Summaries of the accuracy and RT data for the experimental and control groups for the three sessions are shown in Figure 1. Responses from the first block of each session, short (<280 msec) and long (>5,000 msec) outlier RTs in all blocks (less than 1.7% of the data in the sleep-deprivation session and less than 0.2% of the data for the other sessions), and the first response in each block were eliminated. The left-hand panels show the proportion of “large” responses as a function of eight numerosity categories representing eight groups of numbers of asterisks (31–35, 36–40, 41–45, 46–50, 51–55, 56–60, 61–65, 66–70), and the right-hand panels show mean RT for “large” and “small” responses, as a function of the number of asterisks. Response proportions were very similar for the experimental and control groups in the baseline and recovery sessions; but in the sleep-deprivation session, the experimental participants showed a loss of accuracy, as compared with the control participants’ accuracy levels. In the baseline session, RTs from the experimental and control groups were similar. In the sleep-deprivation session, the experimental group exhibited mean RTs over 200 msec longer than those exhibited by the control group. In the recovery session, the experimental group had slightly slower responses than those by the control group, but performance was almost back to baseline levels. These results are consistent with the documented overall effects of sleep deprivation on cognitive performance (Durmer & Dinges, 2005; Van Dongen & Dinges, 2005).

Figure 1.

Figure 1

Accuracy and mean response time (RT), as a function of numerosity category for the three sessions and two participant groups. Note that mean error RTs for the two extreme numerosity categories are not plotted; there were some participants with zero error responses in those categories.

Diffusion Model

The diffusion model is designed to explain the cognitive processes involved in making simple two-choice decisions. The model separates the quality of evidence entering a decision from the decision criteria, as well as from nondecision processes. Decisions are assumed to be made by a noisy process that accumulates information over time, from a starting point z toward one of two response criteria, or boundaries: a and 0 (Figure 2). When a boundary is reached, a response is initiated. The rate of accumulation of information is called the drift rate (v), and it is determined by the quality of the information extracted from the stimulus in perceptual tasks and the quality of match between the test item and memory in lexical decision and memory tasks. The mean of the distribution of times taken up by the nondecision component (the combination of encoding, response execution, etc.) is labeled Ter.
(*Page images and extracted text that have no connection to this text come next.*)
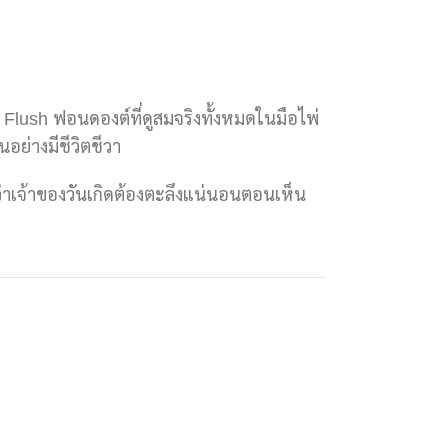
yal Flush ฟอนดองต์ที่ดูสมจริงทั้งหมดในมือไพ่
อย่างมีชีวิตชีวา
่าเจ้าของวันเกิดต้องตะลึงแน่นอนตอนเห็น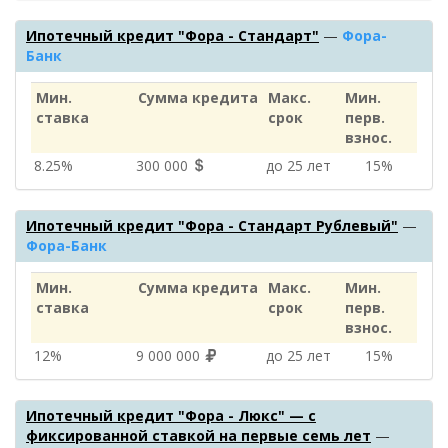
Ипотечный кредит "Фора - Стандарт"
—
Фора-
Банк
Мин.
Сумма кредита
Макс.
Мин.
ставка
срок
перв.
взнос.
8.25%
300 000
до 25 лет
15%
Ипотечный кредит "Фора - Стандарт Рублевый"
—
Фора-Банк
Мин.
Сумма кредита
Макс.
Мин.
ставка
срок
перв.
взнос.
12%
9 000 000
до 25 лет
15%
Ипотечный кредит "Фора - Люкс" — с
фиксированной ставкой на первые семь лет
—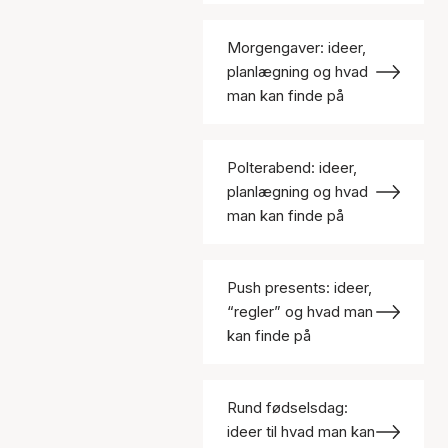
Morgengaver: ideer,
planlægning og hvad
man kan finde på
Polterabend: ideer,
planlægning og hvad
man kan finde på
Push presents: ideer,
“regler” og hvad man
kan finde på
Rund fødselsdag:
ideer til hvad man kan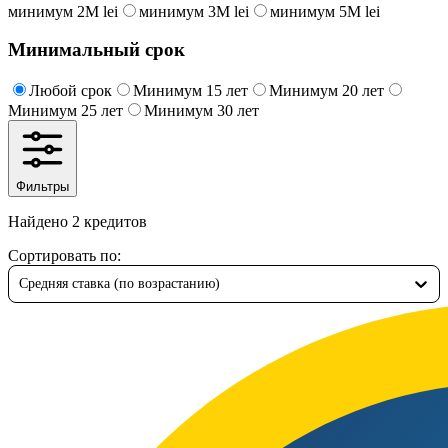
минимум 2M lei
минимум 3M lei
минимум 5M lei
Минимальный срок
Любой срок
Минимум 15 лет
Минимум 20 лет
Минимум 25 лет
Минимум 30 лет
Фильтры
Найдено 2 кредитов
Сортировать по
:
Средняя ставка (по возрастанию)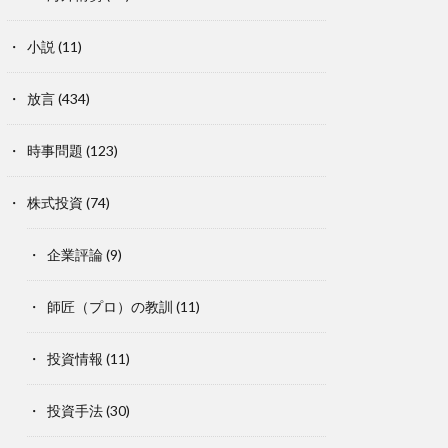
小説
(11)
放言
(434)
時事問題
(123)
株式投資
(74)
企業評論
(9)
師匠（プロ）の教訓
(11)
投資情報
(11)
投資手法
(30)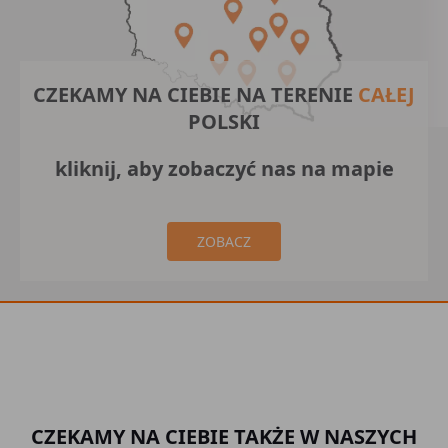
CZEKAMY NA CIEBIE NA TERENIE
CAŁEJ
POLSKI
kliknij, aby zobaczyć nas na mapie
ZOBACZ
CZEKAMY NA CIEBIE TAKŻE W NASZYCH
Within-trial variability (Gaussian-distributed noise) in the accumulation of information from the starting point toward the boundaries results in processes with the same mean drift rate terminating at different times (producing RT distributions) and, sometimes, terminating at the wrong boundary (producing errors).

Figure 2.

Figure 2

Illustration of the diffusion model with starting point z, boundary separation a, and drift rate v. Three sample paths are shown, illustrating variability within the decision process, and correct and error response time (RT) distributions are illustrated.

The values of the components of processing are assumed to vary from trial to trial, under the assumption that participants cannot accurately set the same parameter values from one trial to another (e.g., Laming, 1968; Ratcliff, 1978). Across-trial variability in drift rate is normally distributed with SD η, across-trial variability in starting point is uniformly distributed with range sz, and across-trial variability in the nondecision component is uniformly distributed with range st. This across-trial variability allows the model to fit the relative speeds of correct and error responses (Ratcliff et al., 1999). In signal detection theory, which deals only with accuracy, all sources of across-trial variability would be collapsed onto one parameter—namely, variability in evidence across trials. In contrast, in diffusion model fitting, the separate sources of across-trial variability are identified. Thus, if simulated data are fit by the model, then, for example, variability in drift rate is not incorrectly recovered as variability in starting point (Ratcliff & Tuerlinckx, 2002). The success of parameter identifiability comes partly from the requirement that the model is fit to both the correct and the error RT distributions, which provide very tight constraints on the model (see Ratcliff, 2002).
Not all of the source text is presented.